*** Block opens ***

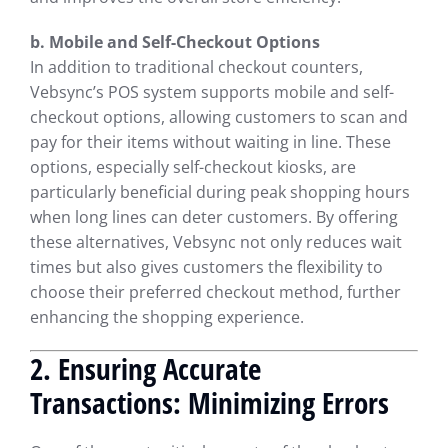
b. Mobile and Self-Checkout Options
In addition to traditional checkout counters,
Vebsync’s POS system supports mobile and self-
checkout options, allowing customers to scan and
pay for their items without waiting in line. These
options, especially self-checkout kiosks, are
particularly beneficial during peak shopping hours
when long lines can deter customers. By offering
these alternatives, Vebsync not only reduces wait
times but also gives customers the flexibility to
choose their preferred checkout method, further
enhancing the shopping experience.
2. Ensuring Accurate
Transactions: Minimizing Errors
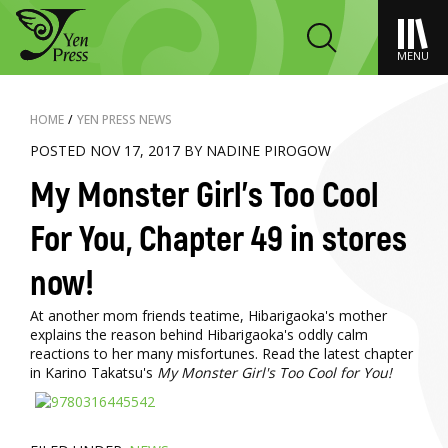
MENU
HOME
/
YEN PRESS NEWS
POSTED NOV 17, 2017 BY NADINE PIROGOW
My Monster Girl's Too Cool
For You, Chapter 49 in stores
now!
At another mom friends teatime, Hibarigaoka's mother
explains the reason behind Hibarigaoka's oddly calm
reactions to her many misfortunes. Read the latest chapter
in Karino Takatsu's
My Monster Girl's Too Cool for You!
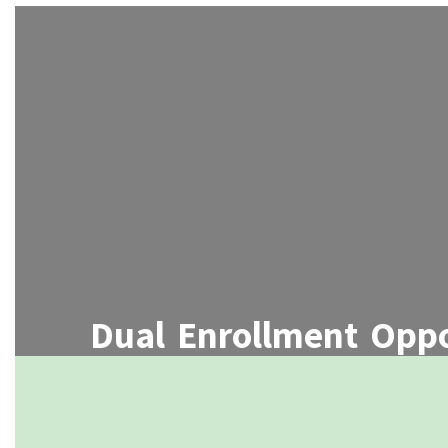
Dual Enrollment Oppo
Students can simultaneously earn high
credits through partnerships with 
colleges or universitie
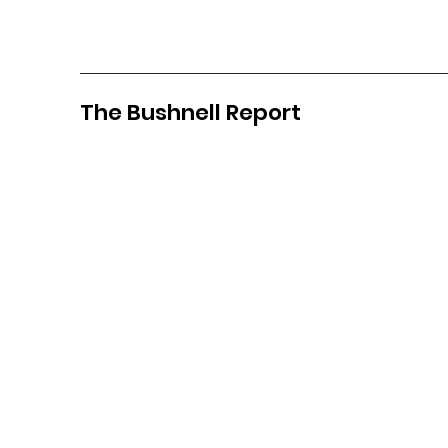
The Bushnell Report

*** Block closes ***

WORK INSTRUCTION:
Copy all the lines above that hold the string "their".

OUTPUT OF THE TASK:
pay for their items without waiting in line. These
choose their preferred checkout method, further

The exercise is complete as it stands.